-- Opening Marker --

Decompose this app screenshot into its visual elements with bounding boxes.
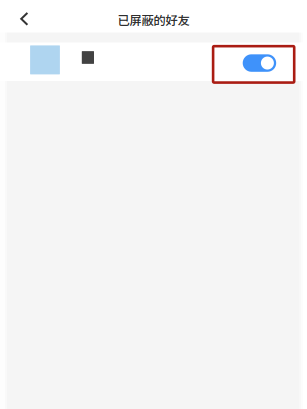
button[interactable]: Unblock this friend <box>0 42 34 60</box>
button[interactable] <box>0 42 307 81</box>
button[interactable]: Back <box>0 0 30 32</box>
staticText: 已屏蔽的好友 <box>118 11 190 28</box>
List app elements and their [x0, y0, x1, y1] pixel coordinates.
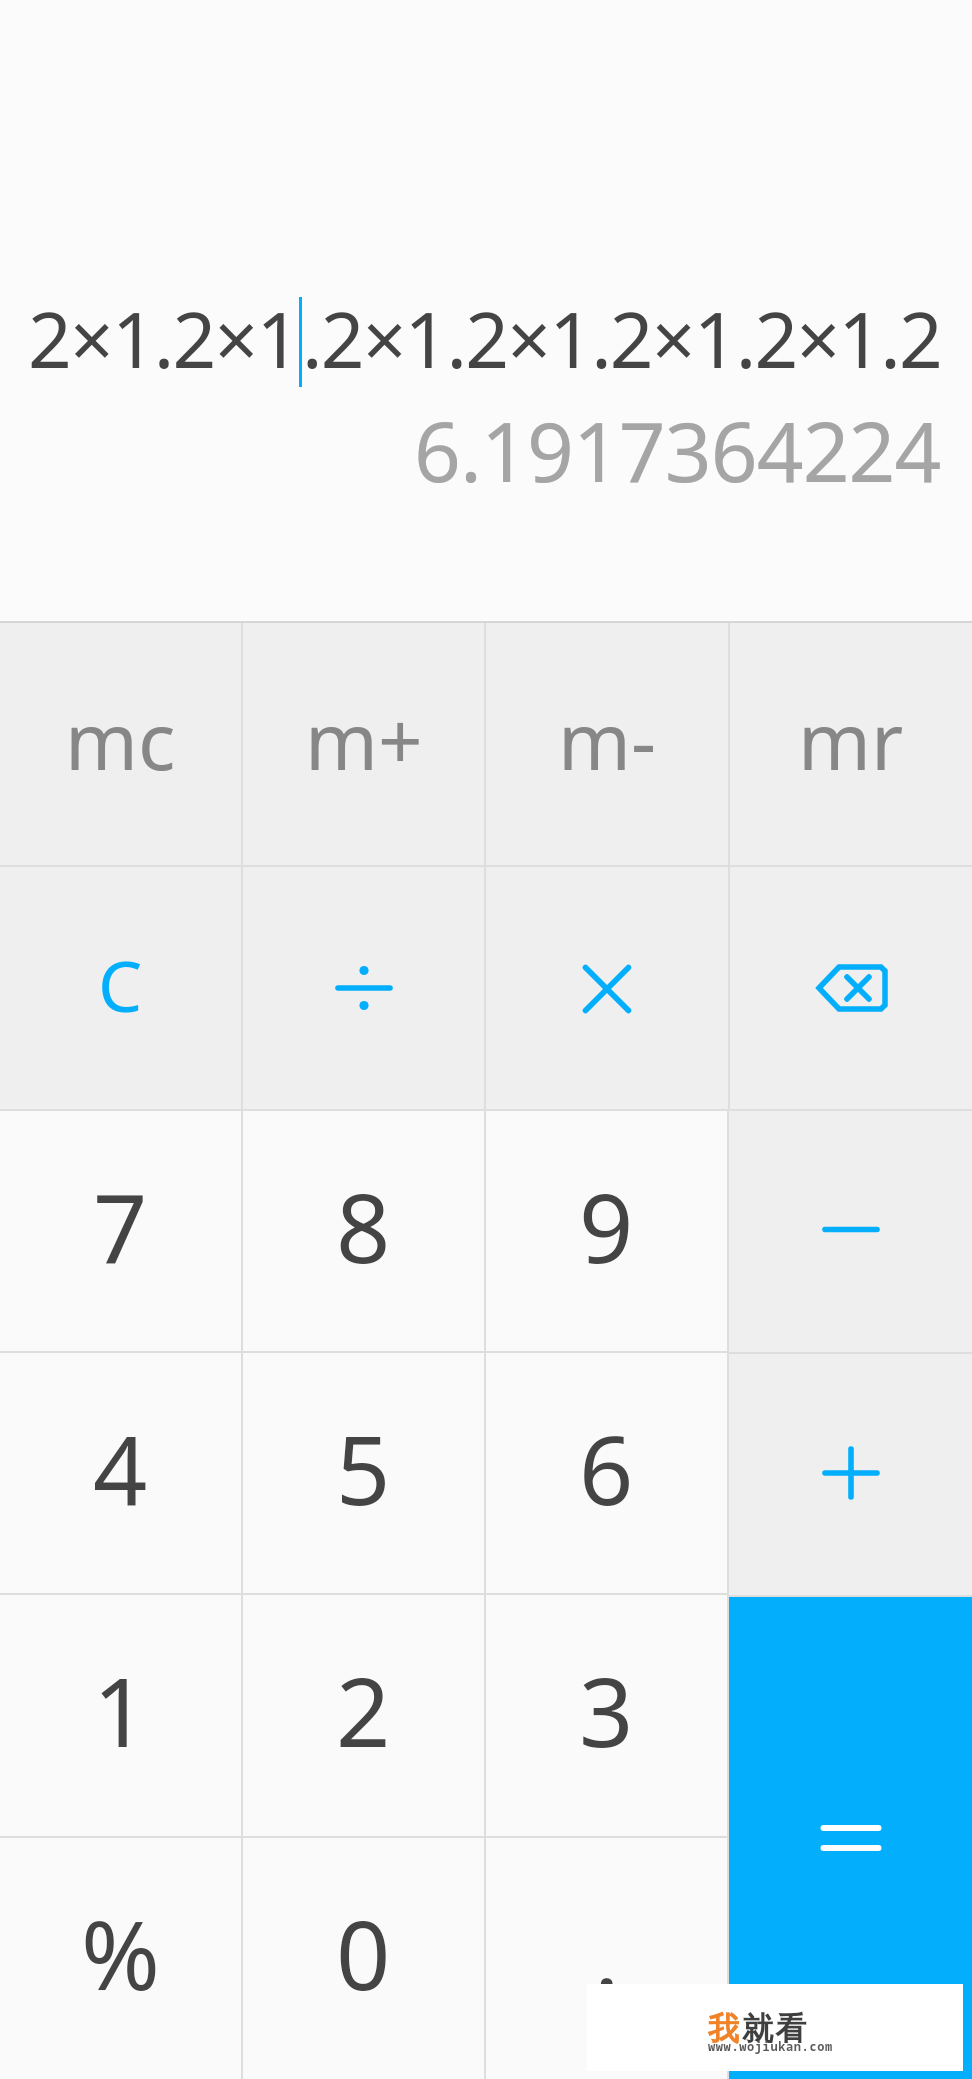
button[interactable]: Backspace: [730, 867, 972, 1109]
staticText: 2: [336, 1645, 391, 1774]
button[interactable]: 7: [0, 1111, 241, 1351]
staticText: m-: [558, 687, 657, 793]
button[interactable]: 2: [243, 1595, 484, 1836]
staticText: .: [594, 1888, 620, 2017]
button[interactable]: Divide: [243, 867, 484, 1109]
button[interactable]: 9: [486, 1111, 727, 1351]
button[interactable]: %: [0, 1838, 241, 2079]
button[interactable]: .: [486, 1838, 727, 2079]
staticText: 4: [93, 1403, 148, 1532]
staticText: 7: [93, 1161, 148, 1290]
staticText: 1: [93, 1645, 148, 1774]
button[interactable]: 3: [486, 1595, 727, 1836]
staticText: m+: [305, 687, 423, 793]
staticText: 我: [708, 2009, 742, 2048]
staticText: mc: [65, 687, 176, 793]
button[interactable]: Minus: [729, 1111, 972, 1352]
button[interactable]: 8: [243, 1111, 484, 1351]
button[interactable]: m+: [243, 623, 484, 865]
button[interactable]: C: [0, 867, 241, 1109]
staticText: 3: [579, 1645, 634, 1774]
staticText: www.wojiukan.com: [708, 2038, 833, 2054]
button[interactable]: mr: [730, 623, 972, 865]
button[interactable]: Equals: [729, 1597, 972, 2079]
button[interactable]: 1: [0, 1595, 241, 1836]
staticText: 2×1.2×1: [28, 286, 299, 390]
button[interactable]: 6: [486, 1353, 727, 1593]
staticText: 0: [336, 1888, 391, 2017]
button[interactable]: mc: [0, 623, 241, 865]
staticText: %: [81, 1888, 160, 2017]
button[interactable]: 5: [243, 1353, 484, 1593]
staticText: 9: [579, 1161, 634, 1290]
staticText: 6: [579, 1403, 634, 1532]
staticText: C: [98, 937, 143, 1032]
staticText: 就看: [742, 2009, 809, 2048]
button[interactable]: 0: [243, 1838, 484, 2079]
button[interactable]: Plus: [729, 1354, 972, 1595]
staticText: 6.1917364224: [414, 394, 941, 506]
staticText: 8: [336, 1161, 391, 1290]
button[interactable]: Multiply: [486, 867, 728, 1109]
staticText: 5: [336, 1403, 391, 1532]
button[interactable]: 4: [0, 1353, 241, 1593]
staticText: .2×1.2×1.2×1.2×1.2: [302, 286, 941, 390]
button[interactable]: m-: [486, 623, 728, 865]
staticText: mr: [798, 687, 904, 793]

-- Closing Marker --

-- EXERCISE DESCRIPTION --
Count how many lines in the data above hold the string "this", and give the number with no other words.

-- EXPECTED OUTPUT --
2